Dillinger's average take during his "Midwest Crime Wave" was $27,700. In 2008 dollars, that's nearly a half million dollars ($456,000). That may explain the out-of-hand violence bank robbers used in those days -- in 1930, a bank employee had a 40% chance of being killed, wounded, beaten, tied up, or taken hostage. (source)

Today the average take from a bank heist is less than $5,000, and your chance of getting caught is higher than in almost any other crime - about 3 in 5. (source)
posted by stupidsexyFlanders at 10:01 AM on June 25, 2009 [2 favorites]


In 1930, a bank employee had a 40% chance of being killed, wounded, beaten, tied up, or taken hostage.

Whoops, that should read, a bank employee or customer involved in a robbery...
posted by stupidsexyFlanders at 10:03 AM on June 25, 2009


Somewhat tangentially, the Michael Mann film has a screenplay written by the Irish novelist Ronan Bennett, who was himself arrested and wrongly imprisoned during The Troubles.
posted by hydatius at 10:40 AM on June 25, 2009


I'm trying to think of the last criminal who became a celebrity. Not just notorious, but an actual celebrated celebrity. That sort of trailed off in the 40s, no? How come? Or, maybe more accurately, what about the late 19th and early 20th centuries led people to celebrate daring, though often violent criminals, and what change has occurred that makes us feel icky about it today?

(Really asking. I can't figure it out.)
posted by mudpuppie at 11:01 AM on June 25, 2009


I'm trying to think of the last criminal who became a celebrity.

Oh yeah: John Gotti.
posted by mudpuppie at 11:02 AM on June 25, 2009


Anyone want to read the rough draft of the memoirs of Dillinger's killer? (scroll down - haven't had time to download this myself)
posted by lbergstr at 11:07 AM on June 25, 2009


I could not find any mention in the links of the Dillinger Gang's (without Dillinger) botched attempt to rob the bank in Dunkirk Indiana. Two to the gang members were killed by citizens of Dunkirk. Does this story exist on the Web? I could not find it...

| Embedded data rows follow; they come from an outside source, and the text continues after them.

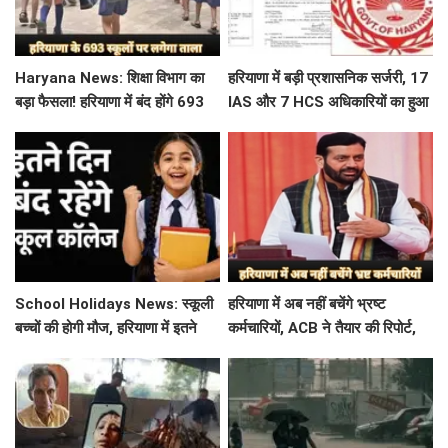
Haryana News: शिक्षा विभाग का
हरियाणा में बड़ी प्रशासनिक सर्जरी, 17
बड़ा फैसला! हरियाणा में बंद होंगे 693
IAS और 7 HCS अधिकारियों का हुआ
स्कूल, जाने क्या है कारण
तबादला, यहां देखें पूरी लिस्ट
School Holidays News: स्कूली
हरियाणा में अब नहीं बचेंगे भ्रष्ट
बच्चों की होगी मौज, हरियाणा में इतने
कर्मचारियों, ACB ने तैयार की रिपोर्ट,
दिन बंद रहेंगे स्कूल कॉलेज
इस विभाग में मिली सबसे अधिक
शिकायत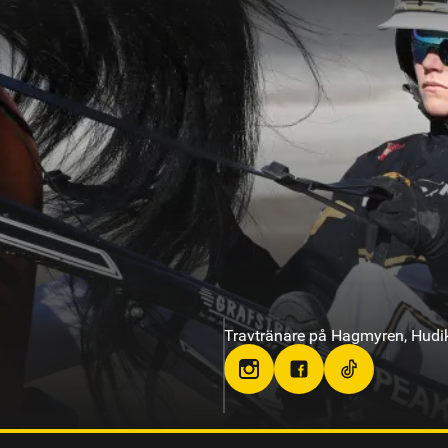
Travtränare på Gävletravet
om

this is my first posted comment...I hope I didn't F it up.
posted by Hoosier Prospector at 11:37 AM on June 25, 2009


Anyone want to read the rough draft of the memoirs of Dillinger's killer?

Don't bother. "John Dillinger came out of the Biograph Theater in Chicago and died of a bad case of lead poisoning."

There you go. That's all he says about it, other than retyping his commendation from Hoover.

Worst memoir ever.
posted by stupidsexyFlanders at 11:51 AM on June 25, 2009


Thanks for this. When I was in junior high, Dillinger became a personal hero of mine when I read about the Lake County jail break. At the time we were learning about the Depression in history class, a student asked our teacher if Dillinger gave the money he stole to the poor. Our teacher replied that he did not. "Then why did so many people love him?" the student asked, and my teacher said, "Because everybody hated the banks, and this guy was doing what everyone wanted to do to them." Given the current financial crisis, I wonder if a serial bankrobber today would be as simultaneously lauded and hated as Dillinger was.
posted by Marisa Stole the Precious Thing at 11:54 AM on June 25, 2009


The independent Brattle theater in Harvard Square (Cambridge, MA, Our Fair City) is currently running a gangster film retrospective, showing films such as White Heat, The Roaring Twenties, Little Caesar and last week, a double feature of Manhattan Melodrama and the 1974 Dillinger biopic.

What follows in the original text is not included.